Volume 5 Supplement 1
Early diagnosis of HIV-1 infection in newborns, in the context of prevention of mother-to-child transmission with HAART (Perinatal Cohort ANRS Co 01)
© Avettand-Fénoël et al.; licensee BioMed Central Ltd. 2008
Published: 9 April 2008
In 2007, less than 1% of the children born in France to HIV-1 positive mothers are infected, as preventive HAART is used. A high HIV-1 genetic diversity is observed, with nearly 60% of non-B subtypes, especially among women of African origin. The objective of this study was to evaluate new molecular technologies developed for HIV-1 diagnosis in babies, using HIV-DNA and HIV-RNA detection in babies' blood samples.
Material and methods
All infants born between May 2005 and April 2007, with samples sent to Necker's Virology Laboratory, were included in this study. Early diagnosis was based on viral detection on samples taken in the first days of life, at 1, 3 and 6 months. A new protocol using Real Time PCR technology (LTR) was developed to facilitate HIV diagnosis on whole blood that used HIV-DNA quantification in cells (ANRS AC 11/12) (1µg total DNA per amplification; detection cut-off value 1.6 log HIVcopies/106 leukocytes). HIV-RNA was quantified in plasma (Roche Cobas Amplicor and Cobas Taqman).
1135 infants were included in this sub-study of the National EPF cohort, with 3133 samples received in the Laboratory during the study period. The specificity of HIV-DNA and HIV-RNA real time PCR assays was estimated at 100% and 98% respectively; 1126 children were not infected, nine were infected as they presented with positive results on two consecutive samples; five of them were in utero infected (1st sample at birth: median HIV-DNA=2.2log copies/106 leukocytes [min<1.6log, max:3.7log], median HIV-RNA=3.5log copies/mL [min:1.8log, max:4.3log]), while four infants were intra-partum infected: the first sample negative with both techniques and the second one positive: median HIV-DNA=2.85log [min:2.1log, max:3.7log], median HIV-RNA=5.1log [min:1.6log, max:6.4log].
Six patients had low viral levels (8 samples with HIV-DNA<2.5log; and 8 samples with HIV-RNA<4.0log). Lastly, two infants had discordant results, one with HIV-DNA negative and HIV-RNA at 1.8 log; inversely, the 2nd infant with HIV-RNA negative, while HIV-DNA was at 2.0 log, underlying the necessity to perform both assays in the context of preventive HAART.

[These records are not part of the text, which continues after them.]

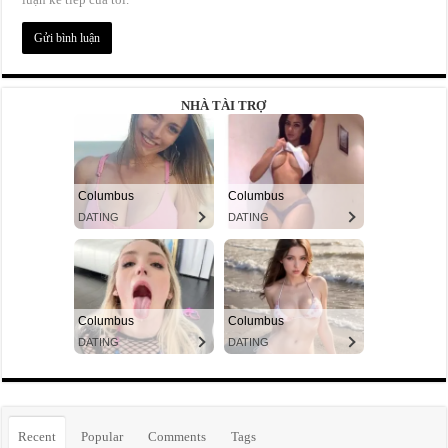
NHÀ TÀI TRỢ
Recent
Popular
Comments
Tags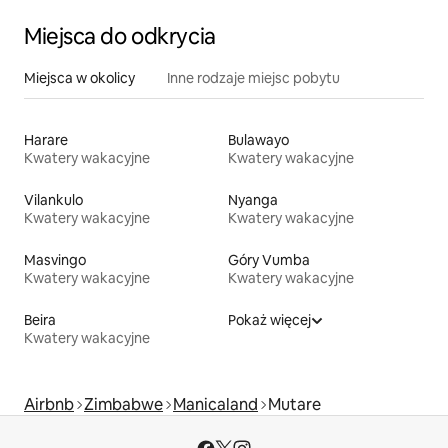
Miejsca do odkrycia
Miejsca w okolicy
Inne rodzaje miejsc pobytu
Harare
Bulawayo
Kwatery wakacyjne
Kwatery wakacyjne
Vilankulo
Nyanga
Kwatery wakacyjne
Kwatery wakacyjne
Masvingo
Góry Vumba
Kwatery wakacyjne
Kwatery wakacyjne
Beira
Pokaż więcej
Kwatery wakacyjne
Airbnb
Zimbabwe
Manicaland
Mutare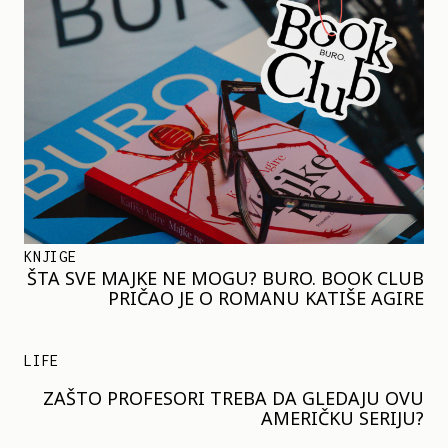
KNJIGE
ŠTA SVE MAJKE NE MOGU? BURO. BOOK CLUB
PRIČAO JE O ROMANU KATIŠE AGIRE
LIFE
ZAŠTO PROFESORI TREBA DA GLEDAJU OVU
AMERIČKU SERIJU?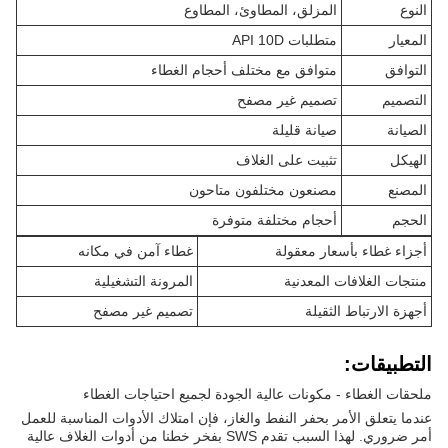
النوع
المزلق، المطاوئ، المطاوع
المعيار
متطلبات API 10D
التوافق
متوافق مع مختلف أحجام الغطاء
التصميم
تصميم غير مصفح
الصيانة
صيانة قليلة
الهيكل
تثبيت على الغلاف
المصنع
مصنعون مختلفون متاحون
الحجم
أحجام مختلفة متوفرة
أجزاء غطاء بأسعار معقولة
غطاء آمن في مكانه
منتجات الغلافات المعدنية
المرونة التشغيلية
أجهزة الارتباط الثقيلة
تصميم غير مصفح
التطبيقات:
ملحقات الغطاء - مكونات عالية الجودة لجميع احتياجات الغطاء
عندما يتعلق الأمر بحفر النفط والغاز، فإن امتلاك الأدوات المناسبة للعمل
أمر ضروري. لهذا السبب تقدم SWS بفخر خطنا من أدوات الغلاف عالية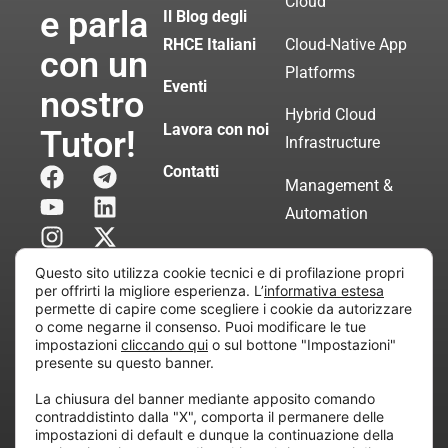
Cloud
e parla
Il Blog degli
RHCE Italiani
Cloud-Native App
con un
Platforms
Eventi
nostro
Hybrid Cloud
Lavora con noi
Tutor!
Infrastructure
Contatti
Management &
Automation
Servizi di
Questo sito utilizza cookie tecnici e di profilazione propri
Consulenza
per offrirti la migliore esperienza. L’
informativa estesa
permette di capire come scegliere i cookie da autorizzare
Certificata
o come negarne il consenso. Puoi modificare le tue
impostazioni
cliccando qui
o sul bottone "Impostazioni"
presente su questo banner.
Copyright © 2010 Extraordy S.r.l. – Società soggetta
La chiusura del banner mediante apposito comando
all’attività di direzione e coordinamento di “Project
contraddistinto dalla "X", comporta il permanere delle
Informatica”
impostazioni di default e dunque la continuazione della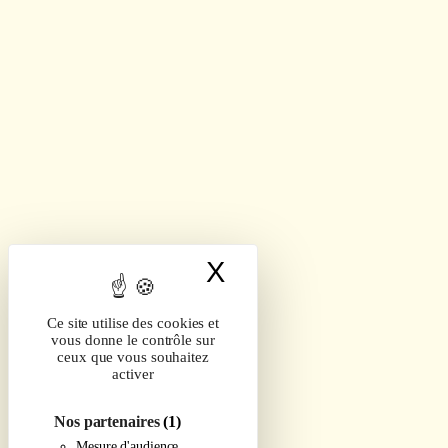
X
Masquer le band
Ce site utilise des cookies et
vous donne le contrôle sur
ceux que vous souhaitez
activer
Nos partenaires
(1)
Mesure d'audience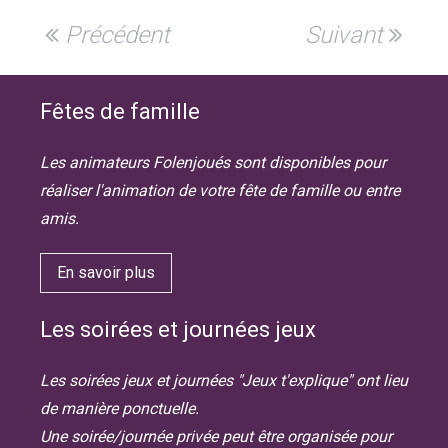
Précédent
Suivant
Fêtes de famille
Les animateurs Folenjoués sont disponibles pour
réaliser l'animation de votre fête de famille ou entre
amis.
En savoir plus
Les soirées et journées jeux
Les soirées jeux et journées "Jeux t'explique" ont lieu
de manière ponctuelle.
Une soirée/journée privée peut être organisée pour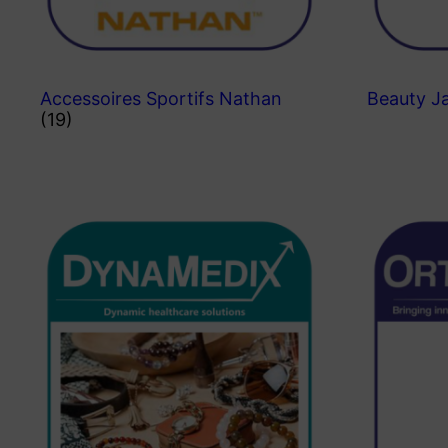
Accessoires Sportifs Nathan
Beauty J
(19)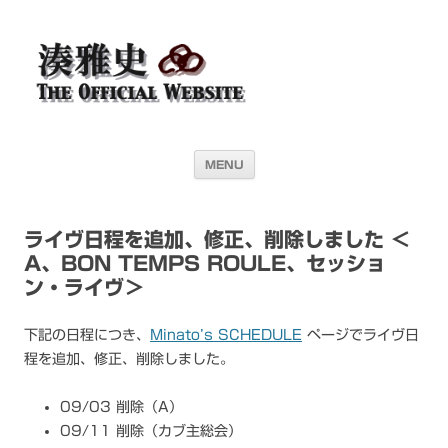
湊雅史オフィシャル・ウェブサイト＜
ドラマー 湊雅史のライヴスケジュール公開を目的としたオフィシャル・
ウェブサイトです
Masafumi Minato THE
OFFICIAL WEBSITE＞
コンテンツへ移動
MENU
ライヴ日程を追加、修正、削除しました ＜
A、BON TEMPS ROULE、セッショ
ン・ライヴ＞
下記の日程につき、
Minato’s SCHEDULE
ページでライヴ日
程を追加、修正、削除しました。
09/03 削除（A）
09/11 削除（カブ主総会）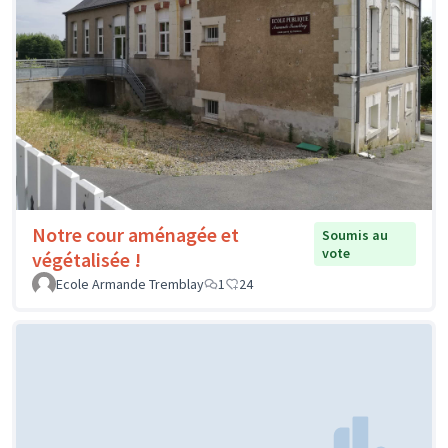
Notre cour aménagée et
Soumis au
vote
végétalisée !
Ecole Armande Tremblay
1
24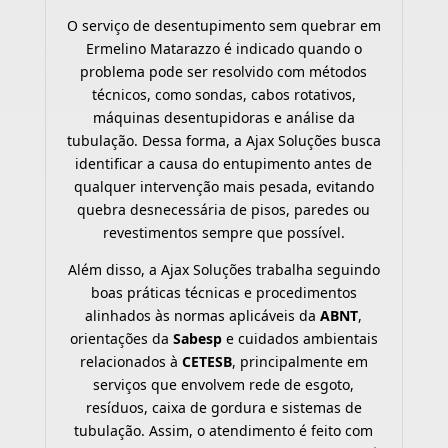
O serviço de desentupimento sem quebrar em
Ermelino Matarazzo é indicado quando o
problema pode ser resolvido com métodos
técnicos, como sondas, cabos rotativos,
máquinas desentupidoras e análise da
tubulação. Dessa forma, a Ajax Soluções busca
identificar a causa do entupimento antes de
qualquer intervenção mais pesada, evitando
quebra desnecessária de pisos, paredes ou
revestimentos sempre que possível.
Além disso, a Ajax Soluções trabalha seguindo
boas práticas técnicas e procedimentos
alinhados às normas aplicáveis da
ABNT
,
orientações da
Sabesp
e cuidados ambientais
relacionados à
CETESB
, principalmente em
serviços que envolvem rede de esgoto,
resíduos, caixa de gordura e sistemas de
tubulação. Assim, o atendimento é feito com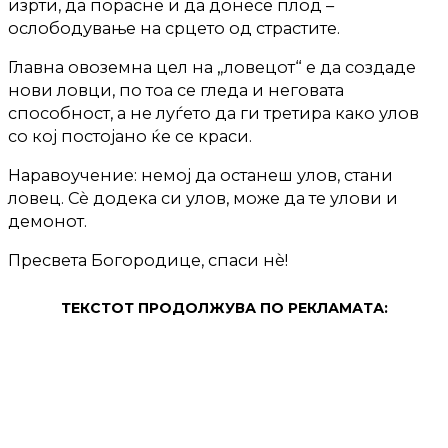
изрти, да порасне и да донесе плод –
ослободување на срцето од страстите.
Главна овоземна цел на „ловецот“ е да создаде
нови ловци, по тоа се гледа и неговата
способност, а не луѓето да ги третира како улов
со кој постојано ќе се краси.
Наравоучение: немој да останеш улов, стани
ловец. Сѐ додека си улов, може да те улови и
демонот.
Пресвета Богородице, спаси нѐ!
ТЕКСТОТ ПРОДОЛЖУВА ПО РЕКЛАМАТА: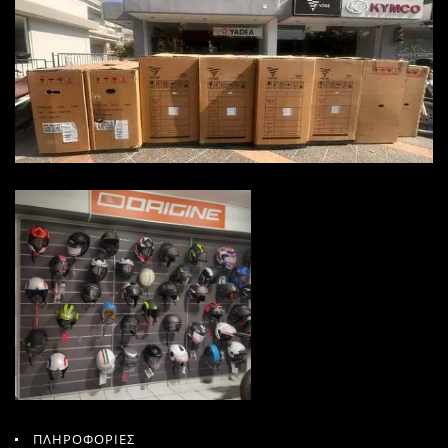
ΠΛΗΡΟΦΟΡΙΕΣ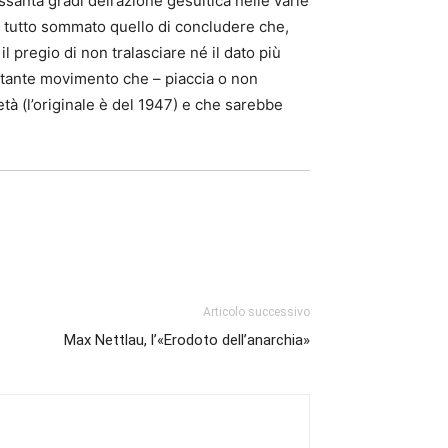
nta gradi dell’azione gesuitica nelle varie
 è tutto sommato quello di concludere che,
 pregio di non tralasciare né il dato più
ortante movimento che – piaccia o non
età (l’originale è del 1947) e che sarebbe
Articolo successivo
Max Nettlau, l’«Erodoto dell’anarchia»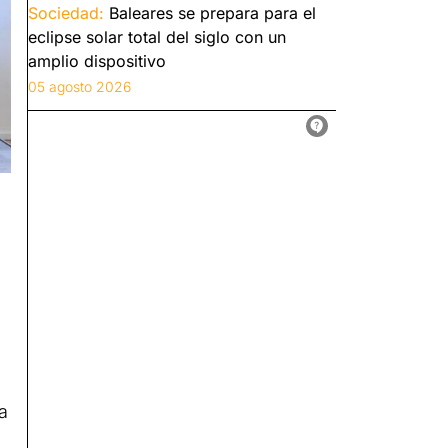
Sociedad:
Baleares se prepara para el
eclipse solar total del siglo con un
amplio dispositivo
05 agosto 2026
 a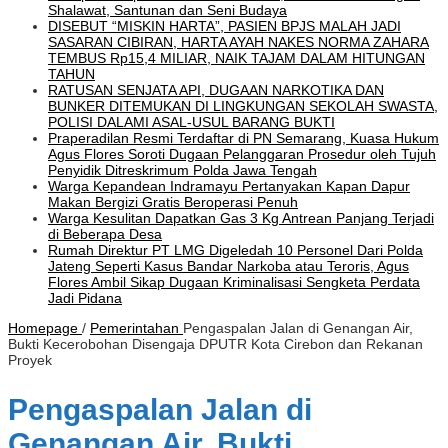
Shalawat, Santunan dan Seni Budaya
DISEBUT “MISKIN HARTA”, PASIEN BPJS MALAH JADI
SASARAN CIBIRAN, HARTA AYAH NAKES NORMA ZAHARA
TEMBUS Rp15,4 MILIAR, NAIK TAJAM DALAM HITUNGAN
TAHUN
RATUSAN SENJATA API, DUGAAN NARKOTIKA DAN
BUNKER DITEMUKAN DI LINGKUNGAN SEKOLAH SWASTA,
POLISI DALAMI ASAL-USUL BARANG BUKTI
Praperadilan Resmi Terdaftar di PN Semarang, Kuasa Hukum
Agus Flores Soroti Dugaan Pelanggaran Prosedur oleh Tujuh
Penyidik Ditreskrimum Polda Jawa Tengah
Warga Kepandean Indramayu Pertanyakan Kapan Dapur
Makan Bergizi Gratis Beroperasi Penuh
Warga Kesulitan Dapatkan Gas 3 Kg Antrean Panjang Terjadi
di Beberapa Desa
Rumah Direktur PT LMG Digeledah 10 Personel Dari Polda
Jateng Seperti Kasus Bandar Narkoba atau Teroris, Agus
Flores Ambil Sikap Dugaan Kriminalisasi Sengketa Perdata
Jadi Pidana
Homepage
/
Pemerintahan
Pengaspalan Jalan di Genangan Air,
Bukti Kecerobohan Disengaja DPUTR Kota Cirebon dan Rekanan
Proyek
Pengaspalan Jalan di
Genangan Air, Bukti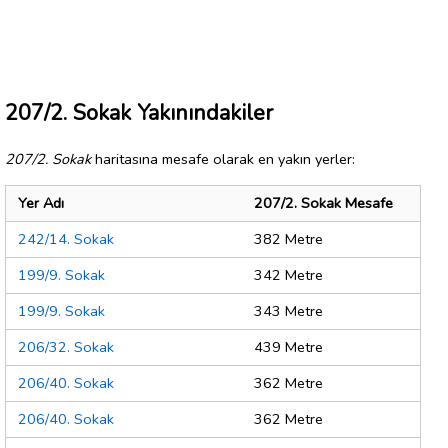
207/2. Sokak Yakınındakiler
207/2. Sokak
haritasına mesafe olarak en yakın yerler:
Yer Adı
207/2. Sokak Mesafe
242/14. Sokak
382 Metre
199/9. Sokak
342 Metre
199/9. Sokak
343 Metre
206/32. Sokak
439 Metre
206/40. Sokak
362 Metre
206/40. Sokak
362 Metre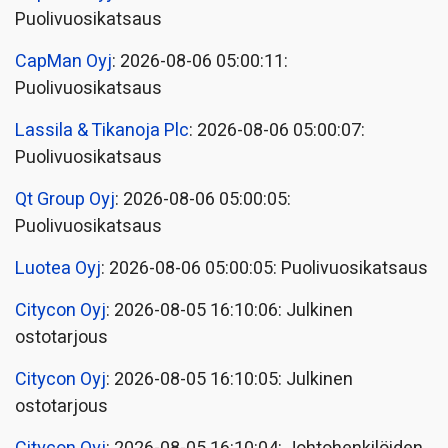
Puolivuosikatsaus
CapMan Oyj
: 2026-08-06 05:00:11:
Puolivuosikatsaus
Lassila & Tikanoja Plc
: 2026-08-06 05:00:07:
Puolivuosikatsaus
Qt Group Oyj
: 2026-08-06 05:00:05:
Puolivuosikatsaus
Luotea Oyj
: 2026-08-06 05:00:05: Puolivuosikatsaus
Citycon Oyj
: 2026-08-05 16:10:06: Julkinen
ostotarjous
Citycon Oyj
: 2026-08-05 16:10:05: Julkinen
ostotarjous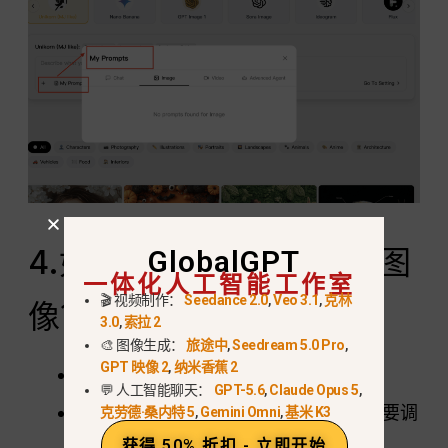
4.如何编辑或修改生成的图
GlobalGPT
一体化人工智能工作室
🎬 视频制作：
Seedance 2.0
,
Veo 3.1
,
克林
像？
3.0
,
索拉 2
🎨 图像生成：
旅途中
,
Seedream 5.0 Pro
,
GPT 映像 2
,
纳米香蕉 2
打开图像：单击图像进入编辑视图。.
💬 人工智能聊天：
GPT-5.6
,
Claude Opus 5
,
选择要更改的区域：使用选择工具标记要调
克劳德·桑内特 5
,
Gemini Omni
,
基米 K3
整的区域。.
获得 50% 折扣 - 立即开始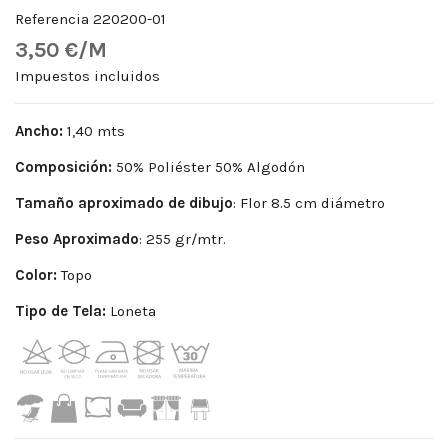
Referencia
220200-01
3,50 €/M
Impuestos incluidos
Ancho:
1,40 mts
Composición:
50% Poliéster 50% Algodón
Tamaño aproximado de dibujo
: Flor 8.5 cm diámetro
Peso
Aproximado
: 255 gr/mtr.
Color:
Topo
Tipo de Tela:
Loneta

Despite HAART, few cases of infection are still occurring in newborns of northern countries. The HIV-1 primary infection occurs in infants under antiretroviral pressure, reducing viral replication's level, so making the diagnosis more difficult than previously. Our results show that, in the context of preventive HAART, very sensitive and specific techniques are necessary to detect very low viral levels before 60 days of life, both in plasma and PBMC of HIV-1 infected infants.
This work is presented on behalf of the Co 01 ANRS Cohort Study Group.
This article is published under license to BioMed Central Ltd.